Was Channel 4 right to screen Sri Lanka’s Killing Fields?

Was Channel 4 right to screen last night’s harrowing documentary, Sri Lanka’s Killing Fields, which exposed atrocious war crimes but was deeply disturbing for viewers? 

The programme claimed the UN’s decision to flee the country had “left the door open” for the killing of 40,000 people during the final bloody weeks of Sri Lanka’s 25-year war.

The documentary went out at 11pm. It depicted graphic scenes, including images of murdered, mutilated and raped bodies being disposed of, filmed by the perpetrators on their mobile phones as “trophy” footage.

Other evidence appeared to show hospitals full of Tamil civilians that had been systematically shelled by government forces.
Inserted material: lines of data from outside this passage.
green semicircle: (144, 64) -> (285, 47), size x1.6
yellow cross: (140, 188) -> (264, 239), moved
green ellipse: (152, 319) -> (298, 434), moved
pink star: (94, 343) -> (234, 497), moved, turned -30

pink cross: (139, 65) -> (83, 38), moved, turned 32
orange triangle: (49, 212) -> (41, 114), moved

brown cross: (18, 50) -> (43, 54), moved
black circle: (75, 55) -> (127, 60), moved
They would be bombed again 10 minutes later, witnesses said, to make sure anyone trying to help the wounded and dying were also killed. There was more, including summary executions of bounded and gagged men and women.

It was “grotesque behaviour”, said the Daily Telegraph’s short ‘review’, which questioned Channel 4’s right to subject the British public to such imagery. Serena Davies argued that it was a matter for the “experts”, rather than “the untutored members of another nation on the other side of the world”.
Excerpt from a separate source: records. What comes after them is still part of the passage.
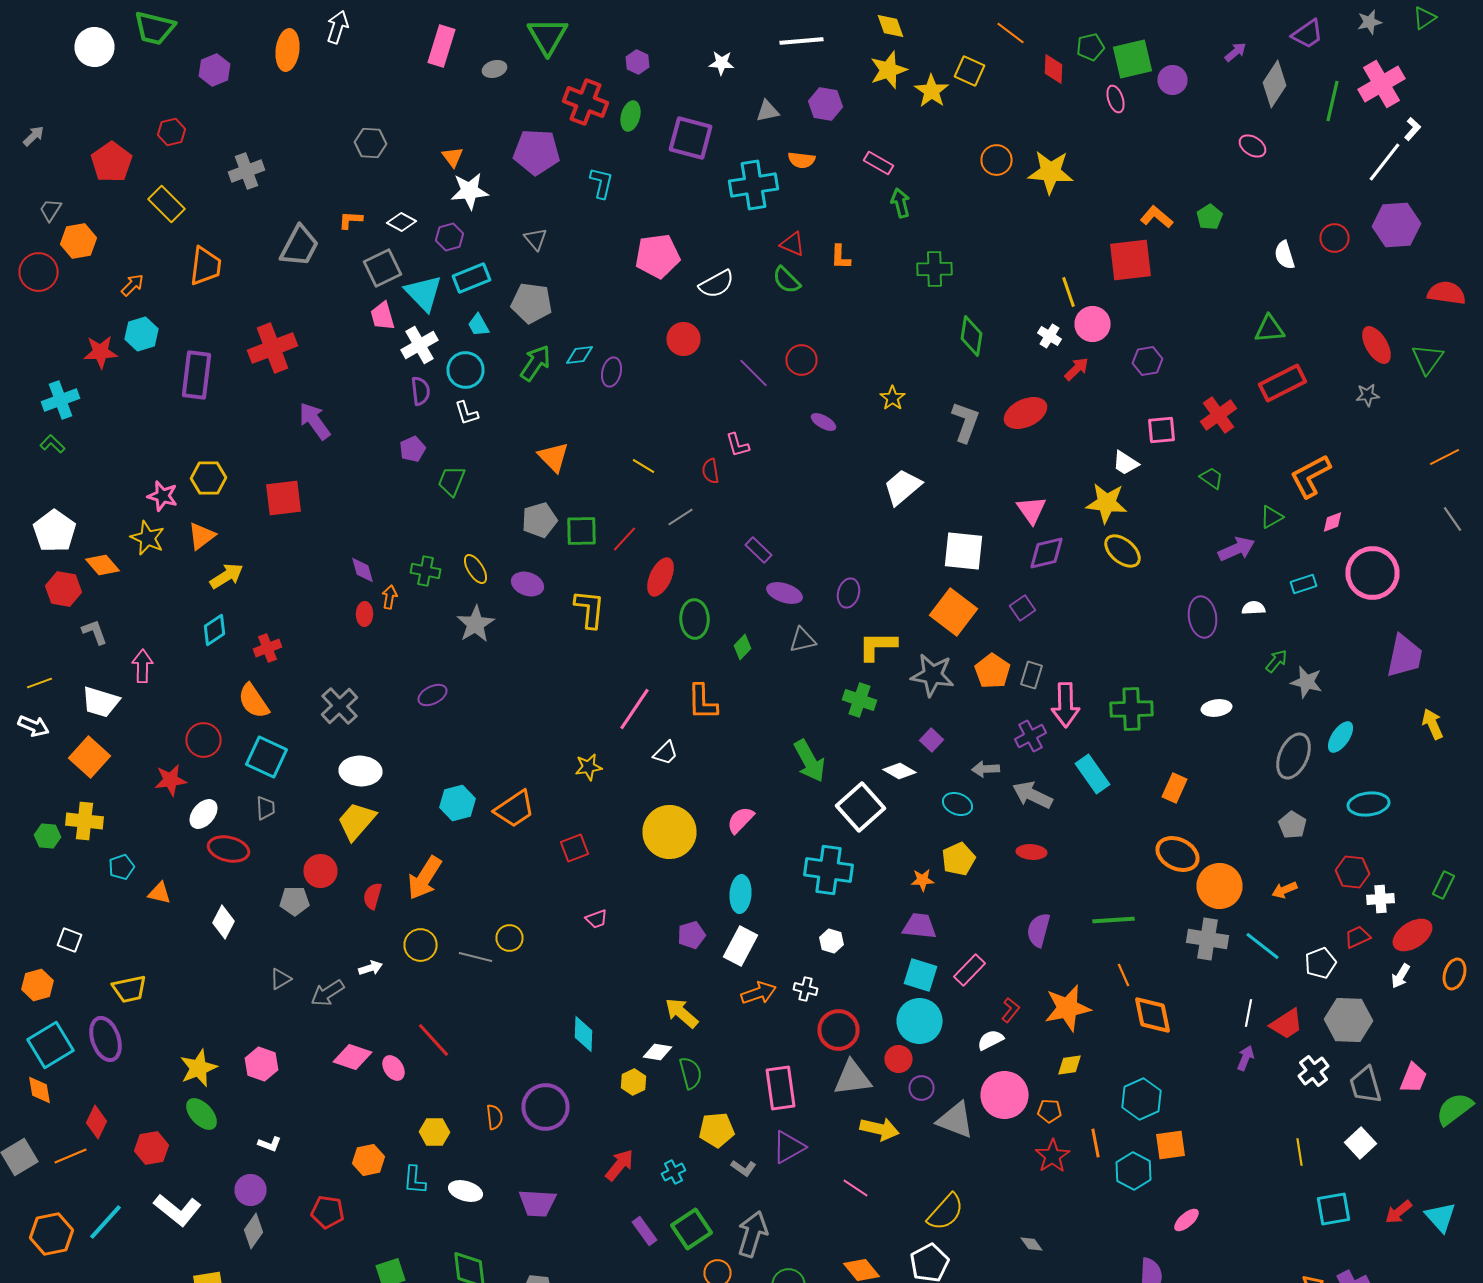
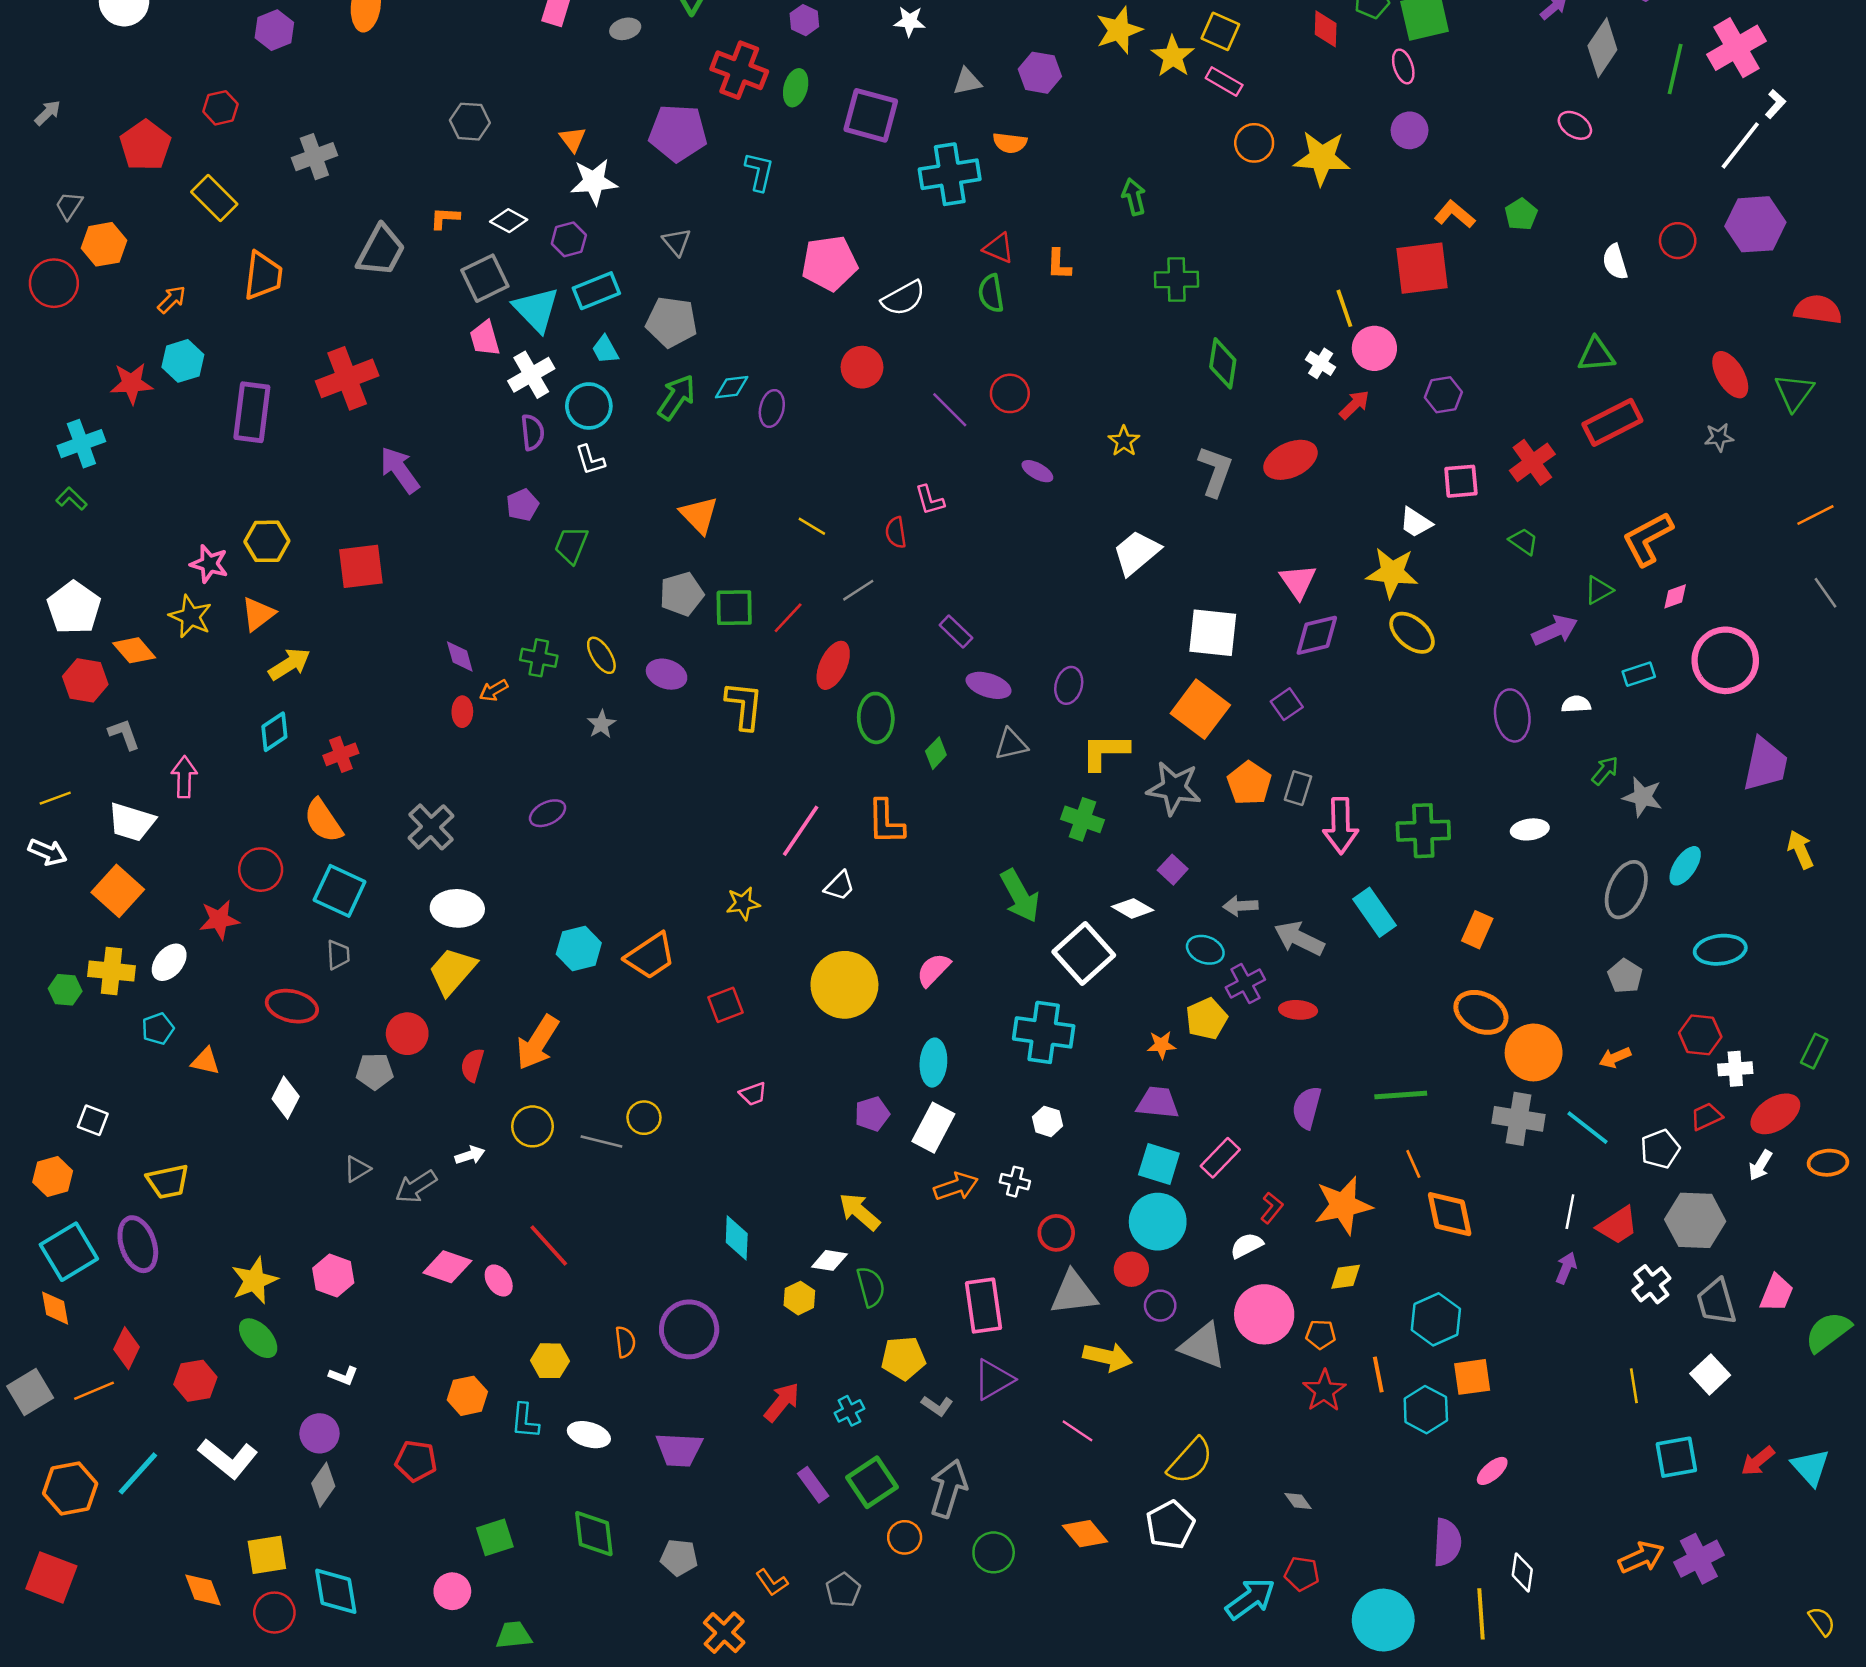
purple circle: (1172, 80) -> (1410, 130), moved
pink rectangle: (878, 163) -> (1224, 81), moved
green semicircle: (786, 280) -> (991, 293), turned 36
orange arrow: (390, 597) -> (494, 690), turned -130
gray star: (476, 624) -> (601, 724), size x0.6
purple cross: (1030, 736) -> (1245, 984), moved
white ellipse: (204, 814) -> (169, 962), moved
orange ellipse: (1454, 974) -> (1828, 1163), turned 68
red circle: (838, 1030) -> (1056, 1233), size x0.7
Unfortunately, the “experts” haven’t been taking a blind bit of notice.

And surely the idea of any piece of journalism is to educate those in the dark? After all, newspapers have failed to inform their readers about these events, however unpalatable.

Speaking of which, there hasn’t been much reaction in the press even now. Compare that to the media campaign surrounding Terry Pratchett’s documentary on assisted suicide in the same week. Why the difference?

No one was forced to watch either and Channel 4 warned viewers that Killing Fields would be highly disturbing. It was a bold move, and its clarion call to “wake the world up” to these crimes has not been completely in vain.

Since the programme aired, the Foreign Office has said evidence of human rights violations was “convincing”. It has publicly demanded a “serious response” from the Sri Lankan government, which only issued a flat denial. That’s purely down to Channel 4.

And so journalism has done its job: gathered the evidence and brought it to the world’s attention. If it didn’t do that, why would the “experts” bother?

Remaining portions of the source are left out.